We are a culture of cultures”, Ashoke Chatterjee shared with us. India is rich tapestry of culture and delving in superficially is easy enough – going to the night market in Ahmedabad and conversing with the vendors is one way to get a sense of their pride in their craft. I crave more than this superficial knowledge of Indian cultures, but a lack of time limits the depth of my interactions. It’s frustrating, but I’m staying aware of the lessons in intercultural communication that can help me better make sense of all these experiences, brief or not.

Intercultural communication is about being rather than doing – it’s about finding a way to engage in a way that I am as oriented as possible to the “Other” (Nagesh, Development Communication class, November 2011). This “Other” is anyone not myself. I am also the “Other” in India, in the villages of northwestern Gujarat, on the streets of Ahmedabad with my Western-style clothes and education and language. I can build a bridge between myself and the “Other” by first becoming a more active listener: being present, being curious, sharing space, promoting dialogue, and striving to understand the local context. Being self-aware is an important first step. “We see the world not as they are, but as we are” – Anais Nin.

Another step is finding myself in the people I meet – finding our commonalities, and respecting our differences.
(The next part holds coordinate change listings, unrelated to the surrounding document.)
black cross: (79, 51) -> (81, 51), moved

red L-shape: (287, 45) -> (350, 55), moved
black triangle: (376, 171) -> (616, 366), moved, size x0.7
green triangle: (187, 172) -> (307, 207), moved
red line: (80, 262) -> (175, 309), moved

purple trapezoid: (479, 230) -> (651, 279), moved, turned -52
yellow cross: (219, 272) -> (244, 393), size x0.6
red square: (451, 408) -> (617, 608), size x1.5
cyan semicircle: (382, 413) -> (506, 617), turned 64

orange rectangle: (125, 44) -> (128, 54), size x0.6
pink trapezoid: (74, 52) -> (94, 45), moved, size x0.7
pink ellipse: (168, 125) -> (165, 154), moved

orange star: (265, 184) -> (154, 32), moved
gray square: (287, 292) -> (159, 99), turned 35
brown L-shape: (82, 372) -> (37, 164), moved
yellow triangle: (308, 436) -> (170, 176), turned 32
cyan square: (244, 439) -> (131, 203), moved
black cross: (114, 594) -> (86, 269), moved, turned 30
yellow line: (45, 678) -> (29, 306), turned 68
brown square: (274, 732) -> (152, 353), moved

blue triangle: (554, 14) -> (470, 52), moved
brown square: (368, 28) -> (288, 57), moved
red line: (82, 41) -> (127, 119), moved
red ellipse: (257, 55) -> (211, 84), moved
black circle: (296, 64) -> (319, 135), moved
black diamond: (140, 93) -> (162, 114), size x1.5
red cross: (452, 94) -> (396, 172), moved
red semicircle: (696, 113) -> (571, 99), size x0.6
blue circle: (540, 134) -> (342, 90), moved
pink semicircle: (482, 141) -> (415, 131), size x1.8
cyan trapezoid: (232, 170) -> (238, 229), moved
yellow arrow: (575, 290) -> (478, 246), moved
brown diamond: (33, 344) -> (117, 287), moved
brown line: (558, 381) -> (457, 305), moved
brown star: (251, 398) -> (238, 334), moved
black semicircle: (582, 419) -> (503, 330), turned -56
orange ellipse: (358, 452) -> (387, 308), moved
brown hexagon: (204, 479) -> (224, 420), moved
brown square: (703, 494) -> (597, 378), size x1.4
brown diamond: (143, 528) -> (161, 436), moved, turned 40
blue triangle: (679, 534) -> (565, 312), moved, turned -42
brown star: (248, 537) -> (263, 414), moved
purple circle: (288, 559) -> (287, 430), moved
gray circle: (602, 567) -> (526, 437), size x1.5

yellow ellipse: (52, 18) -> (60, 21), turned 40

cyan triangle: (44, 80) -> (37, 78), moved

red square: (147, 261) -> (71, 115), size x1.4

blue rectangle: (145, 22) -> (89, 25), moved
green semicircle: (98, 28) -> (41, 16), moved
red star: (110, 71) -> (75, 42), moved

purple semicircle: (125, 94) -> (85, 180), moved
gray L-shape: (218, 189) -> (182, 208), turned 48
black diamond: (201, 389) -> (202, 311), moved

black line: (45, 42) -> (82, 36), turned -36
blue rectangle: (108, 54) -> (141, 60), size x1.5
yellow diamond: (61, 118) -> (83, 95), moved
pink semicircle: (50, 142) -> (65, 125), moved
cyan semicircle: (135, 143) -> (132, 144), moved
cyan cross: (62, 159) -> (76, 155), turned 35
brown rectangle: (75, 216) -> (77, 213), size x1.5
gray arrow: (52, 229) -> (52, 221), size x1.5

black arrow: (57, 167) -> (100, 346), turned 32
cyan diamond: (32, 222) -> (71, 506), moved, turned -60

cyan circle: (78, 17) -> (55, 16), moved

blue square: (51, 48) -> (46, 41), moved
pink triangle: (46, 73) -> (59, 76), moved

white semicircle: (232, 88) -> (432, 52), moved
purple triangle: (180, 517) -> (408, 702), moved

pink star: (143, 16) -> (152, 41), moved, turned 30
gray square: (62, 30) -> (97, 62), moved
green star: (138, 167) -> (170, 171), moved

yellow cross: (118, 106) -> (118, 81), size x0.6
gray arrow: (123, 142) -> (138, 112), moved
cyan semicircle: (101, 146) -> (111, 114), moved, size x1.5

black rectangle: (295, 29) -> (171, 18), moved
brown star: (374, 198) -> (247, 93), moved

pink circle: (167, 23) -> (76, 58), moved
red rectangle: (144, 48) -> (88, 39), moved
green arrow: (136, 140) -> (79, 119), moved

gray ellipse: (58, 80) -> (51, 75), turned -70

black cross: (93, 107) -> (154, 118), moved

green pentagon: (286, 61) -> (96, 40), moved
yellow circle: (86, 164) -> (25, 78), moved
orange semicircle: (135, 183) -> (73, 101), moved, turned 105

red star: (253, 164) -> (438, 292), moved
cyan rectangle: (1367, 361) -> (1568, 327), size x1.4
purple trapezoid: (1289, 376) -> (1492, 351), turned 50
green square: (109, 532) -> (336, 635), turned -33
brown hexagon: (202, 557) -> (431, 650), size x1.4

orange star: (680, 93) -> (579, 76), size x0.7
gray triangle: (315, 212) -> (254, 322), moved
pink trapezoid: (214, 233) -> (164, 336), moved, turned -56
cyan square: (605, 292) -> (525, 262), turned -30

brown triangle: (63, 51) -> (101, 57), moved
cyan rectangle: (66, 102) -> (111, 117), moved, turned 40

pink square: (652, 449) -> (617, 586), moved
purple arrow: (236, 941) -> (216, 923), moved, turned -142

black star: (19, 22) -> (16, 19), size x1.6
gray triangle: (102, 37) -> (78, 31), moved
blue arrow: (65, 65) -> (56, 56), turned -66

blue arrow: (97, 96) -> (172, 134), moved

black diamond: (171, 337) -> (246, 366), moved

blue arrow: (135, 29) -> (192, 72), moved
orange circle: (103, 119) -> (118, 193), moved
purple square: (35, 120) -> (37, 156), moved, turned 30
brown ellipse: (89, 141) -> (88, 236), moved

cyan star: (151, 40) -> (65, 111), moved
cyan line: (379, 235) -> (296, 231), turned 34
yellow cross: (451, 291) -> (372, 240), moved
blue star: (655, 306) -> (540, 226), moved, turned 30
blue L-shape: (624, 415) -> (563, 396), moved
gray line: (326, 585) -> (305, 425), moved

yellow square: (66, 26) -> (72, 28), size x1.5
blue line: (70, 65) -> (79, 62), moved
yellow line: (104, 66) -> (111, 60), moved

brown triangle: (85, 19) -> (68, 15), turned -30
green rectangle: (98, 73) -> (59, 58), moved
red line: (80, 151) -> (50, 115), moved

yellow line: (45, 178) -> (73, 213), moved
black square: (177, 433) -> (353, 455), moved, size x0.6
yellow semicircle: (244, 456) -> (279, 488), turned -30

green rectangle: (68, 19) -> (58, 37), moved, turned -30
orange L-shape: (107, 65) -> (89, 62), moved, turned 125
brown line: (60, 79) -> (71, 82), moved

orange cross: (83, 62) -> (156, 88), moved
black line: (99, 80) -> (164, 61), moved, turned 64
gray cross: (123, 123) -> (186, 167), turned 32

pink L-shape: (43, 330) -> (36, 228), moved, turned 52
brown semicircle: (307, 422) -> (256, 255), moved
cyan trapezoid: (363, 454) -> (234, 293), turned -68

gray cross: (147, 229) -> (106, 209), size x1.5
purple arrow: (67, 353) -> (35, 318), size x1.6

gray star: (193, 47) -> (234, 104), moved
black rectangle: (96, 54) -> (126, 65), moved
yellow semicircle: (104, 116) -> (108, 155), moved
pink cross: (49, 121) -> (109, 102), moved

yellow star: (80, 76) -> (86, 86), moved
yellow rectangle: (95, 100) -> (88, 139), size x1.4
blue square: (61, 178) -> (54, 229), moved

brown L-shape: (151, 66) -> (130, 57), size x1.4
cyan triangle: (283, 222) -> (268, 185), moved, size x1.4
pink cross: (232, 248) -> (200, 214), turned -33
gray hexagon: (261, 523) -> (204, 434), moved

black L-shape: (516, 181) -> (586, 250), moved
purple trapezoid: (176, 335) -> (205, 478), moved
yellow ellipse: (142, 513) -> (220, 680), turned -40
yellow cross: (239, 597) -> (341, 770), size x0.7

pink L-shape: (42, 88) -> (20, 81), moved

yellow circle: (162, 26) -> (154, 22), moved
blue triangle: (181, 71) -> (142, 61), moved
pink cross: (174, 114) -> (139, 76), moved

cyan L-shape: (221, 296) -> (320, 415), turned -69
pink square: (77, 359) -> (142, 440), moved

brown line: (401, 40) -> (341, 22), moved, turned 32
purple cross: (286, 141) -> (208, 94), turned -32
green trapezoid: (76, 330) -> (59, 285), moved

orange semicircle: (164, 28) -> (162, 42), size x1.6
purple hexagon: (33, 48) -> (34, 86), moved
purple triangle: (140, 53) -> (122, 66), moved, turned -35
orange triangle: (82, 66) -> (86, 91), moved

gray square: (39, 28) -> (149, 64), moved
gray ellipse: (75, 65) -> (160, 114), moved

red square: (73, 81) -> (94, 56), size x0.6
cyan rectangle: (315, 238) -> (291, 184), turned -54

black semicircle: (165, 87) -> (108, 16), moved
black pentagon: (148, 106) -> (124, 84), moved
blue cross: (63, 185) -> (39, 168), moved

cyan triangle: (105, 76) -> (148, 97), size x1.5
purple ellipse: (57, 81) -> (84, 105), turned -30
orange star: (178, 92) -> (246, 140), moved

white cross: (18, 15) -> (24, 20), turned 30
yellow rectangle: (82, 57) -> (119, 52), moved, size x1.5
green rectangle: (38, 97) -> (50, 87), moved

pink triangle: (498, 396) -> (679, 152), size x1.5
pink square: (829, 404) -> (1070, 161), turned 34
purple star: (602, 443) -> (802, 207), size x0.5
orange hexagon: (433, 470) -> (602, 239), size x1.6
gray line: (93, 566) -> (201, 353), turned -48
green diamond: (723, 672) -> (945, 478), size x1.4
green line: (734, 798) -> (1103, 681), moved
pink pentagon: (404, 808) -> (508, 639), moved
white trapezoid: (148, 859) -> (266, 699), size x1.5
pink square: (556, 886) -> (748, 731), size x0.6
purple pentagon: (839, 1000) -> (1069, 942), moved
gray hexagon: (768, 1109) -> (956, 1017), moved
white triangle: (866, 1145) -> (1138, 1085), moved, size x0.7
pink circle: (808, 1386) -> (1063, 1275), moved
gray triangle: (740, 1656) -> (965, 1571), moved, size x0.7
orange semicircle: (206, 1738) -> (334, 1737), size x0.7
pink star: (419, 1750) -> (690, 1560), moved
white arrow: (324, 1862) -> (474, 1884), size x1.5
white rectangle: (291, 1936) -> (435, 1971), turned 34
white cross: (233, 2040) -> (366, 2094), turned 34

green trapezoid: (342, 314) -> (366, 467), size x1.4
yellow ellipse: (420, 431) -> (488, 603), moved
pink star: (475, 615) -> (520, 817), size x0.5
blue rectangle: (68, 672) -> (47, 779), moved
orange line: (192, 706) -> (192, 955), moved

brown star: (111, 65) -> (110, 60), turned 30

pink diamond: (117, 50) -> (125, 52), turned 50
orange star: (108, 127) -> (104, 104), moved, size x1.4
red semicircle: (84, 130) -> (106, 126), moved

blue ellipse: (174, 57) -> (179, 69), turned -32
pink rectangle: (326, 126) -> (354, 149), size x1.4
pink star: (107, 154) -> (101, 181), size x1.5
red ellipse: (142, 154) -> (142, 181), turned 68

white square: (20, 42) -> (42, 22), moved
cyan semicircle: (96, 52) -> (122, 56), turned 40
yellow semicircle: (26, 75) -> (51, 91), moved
I can also work to incorporate what I learn from the people I meet in India into my way of thinking and framing the world, particularly around environmental education.

For example, the inspiring staff at the Centre for Environment Education taught me that upholding people’s right to knowledge and providing them with not only information, but someone to listen to their story, is a way to also uphold their dignity.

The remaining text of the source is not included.